Washed ashore on a small dock at the age of the sea, the old man, who he had seen so many times before. The silent figure that always sat there, with that fishing rod in hand, who had not caught a fish in all eternity. He proceeded forth, to sit down by the old man, who offered him only a nod of acknowledgement. The old man was, as usual, a figure shrouded in darkness, and he had never quite been able to make out any of his traits.

 

“You’re quite selfish.” The figure finally spoke, and as he turned to him, the figure morphed, twisted, and warped, until the only thing that remained was the boy that he used to see in the mirror all these years ago.

 

“Centuries of tradition… Tarnished, for what?” The boy inquired, his wide childish eyes peeled at him.

 

“Tarnished…?” He responded meekly. The boy had caught him off-guard, he had always tried to repress him, and now here he sat, confronted by him nonetheless.

 

“Was it your duty to? Was it for the family?” The boy pressed on, and his inquisitive eyes turned to a soft squinted glare.

 

“No… It was for… Everyone.  For the future.” He retorted, and yet uncomfortably shifted away from the boy.
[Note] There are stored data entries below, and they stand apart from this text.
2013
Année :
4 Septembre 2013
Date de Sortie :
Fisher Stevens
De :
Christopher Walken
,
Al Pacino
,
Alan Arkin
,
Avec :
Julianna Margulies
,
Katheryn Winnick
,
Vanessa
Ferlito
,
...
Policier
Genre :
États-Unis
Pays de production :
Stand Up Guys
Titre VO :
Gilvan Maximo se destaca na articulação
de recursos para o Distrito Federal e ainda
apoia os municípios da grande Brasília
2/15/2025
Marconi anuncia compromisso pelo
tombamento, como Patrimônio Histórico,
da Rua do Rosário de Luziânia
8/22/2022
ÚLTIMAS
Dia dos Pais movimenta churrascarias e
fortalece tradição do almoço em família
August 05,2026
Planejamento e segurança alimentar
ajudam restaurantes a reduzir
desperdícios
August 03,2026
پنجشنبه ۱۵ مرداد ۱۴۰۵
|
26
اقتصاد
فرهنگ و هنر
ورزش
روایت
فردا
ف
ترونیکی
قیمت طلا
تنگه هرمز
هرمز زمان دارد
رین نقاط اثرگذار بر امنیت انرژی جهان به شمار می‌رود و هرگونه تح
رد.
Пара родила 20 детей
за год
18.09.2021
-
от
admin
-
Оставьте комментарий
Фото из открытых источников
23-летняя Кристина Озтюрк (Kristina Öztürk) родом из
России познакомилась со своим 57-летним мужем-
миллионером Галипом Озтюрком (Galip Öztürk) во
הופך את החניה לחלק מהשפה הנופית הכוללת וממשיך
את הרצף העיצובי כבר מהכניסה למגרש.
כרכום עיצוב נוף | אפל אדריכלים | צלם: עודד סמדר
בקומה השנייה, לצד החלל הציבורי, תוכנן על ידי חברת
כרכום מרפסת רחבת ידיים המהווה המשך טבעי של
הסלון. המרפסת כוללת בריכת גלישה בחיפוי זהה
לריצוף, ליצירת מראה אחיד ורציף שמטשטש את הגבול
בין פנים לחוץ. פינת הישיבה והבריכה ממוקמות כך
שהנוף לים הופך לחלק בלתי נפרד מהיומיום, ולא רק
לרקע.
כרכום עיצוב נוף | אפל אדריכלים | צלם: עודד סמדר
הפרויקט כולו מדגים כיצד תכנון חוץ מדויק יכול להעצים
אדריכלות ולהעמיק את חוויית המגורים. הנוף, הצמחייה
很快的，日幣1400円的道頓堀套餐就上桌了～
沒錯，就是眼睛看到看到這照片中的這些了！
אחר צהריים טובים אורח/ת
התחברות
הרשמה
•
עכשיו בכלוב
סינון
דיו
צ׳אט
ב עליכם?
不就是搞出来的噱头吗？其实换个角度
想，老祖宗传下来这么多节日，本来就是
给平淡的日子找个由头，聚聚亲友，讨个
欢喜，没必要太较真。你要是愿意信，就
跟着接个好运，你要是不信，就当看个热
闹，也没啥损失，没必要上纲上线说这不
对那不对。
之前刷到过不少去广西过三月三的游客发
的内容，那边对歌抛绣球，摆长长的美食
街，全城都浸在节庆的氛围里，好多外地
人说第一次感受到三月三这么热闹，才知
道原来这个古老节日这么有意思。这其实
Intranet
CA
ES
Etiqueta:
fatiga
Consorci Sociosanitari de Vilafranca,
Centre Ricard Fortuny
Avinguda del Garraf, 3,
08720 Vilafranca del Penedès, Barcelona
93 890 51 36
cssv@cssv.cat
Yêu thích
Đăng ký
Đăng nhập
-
The mere sight of him caused him great discomfort, an inevitable confrontation that he had sought to postpone for as long as people.

 

“The future?” The boy queried, and as the boy was but a machination of the past, so did he fail to understand the future as it were, and he never had understood it.

 

“Yes, the future.” He affirmed with a simple nod towards the boy, who nevertheless looked as puzzled as previously.

 

“Is that why you never did any of the things I wanted?” The boy continued, and offered a soft pout towards his adult counterpart, who could only feel his heart wrenching at the thought.

 

“We never really wanted any of those things, Eirik.” The man replied, and brought his hand over to pat the boy on the shoulder, but the boy responded only with wrath, shoving his hand away.

 

“That’s not true! I wanted all those things! Rosemary… To run away… Live somewhere far, far from here, where nothing could stop us. And you ruined it… With your duty, the things that you had to do, the future! You ruined everything!” The boy barked in rage, and began to clench his fists with fury, sending punch after punch after the man.

 

“That was a fantasy… This isn’t a fairytale, Eirik. Sometimes we have to do things we didn’t want to, and sometimes we realise the things we thought we didn’t want were what we wanted after all.” He continued to explain, and the boy, perhaps in a moment of understanding, relented his anger at the man.

 

Nevertheless, he rasped through gritted teeth, “Don’t tell me you love her.

 

“I do.”

 

“No! No! No!” The fury found itself renewed, and the boy slammed fist after fist into the dock that the two sat on, “I would never do that! We would never.”

 

“Tsch.” Eirik clicked his tongue, before pushing himself to a stand. His gaze turned to a soft pity directed at the boy, as he turned around, and offered one last glance back to him. “You’ll never understand, will you?”

 

But the boy was gone, and the shrouded figure that always said there fishing had taken his place. The man stopped speaking, and only stuffed his hands in his pockets. He glanced up to where the castle rested, that white keep on top of the hill, but as he took another step forward, the ground beneath him shattered, and he landed with a thud, once again within the darkness of his cell. This time, the road home would be longer than usual. He thought that he may as well read a book, while he was here.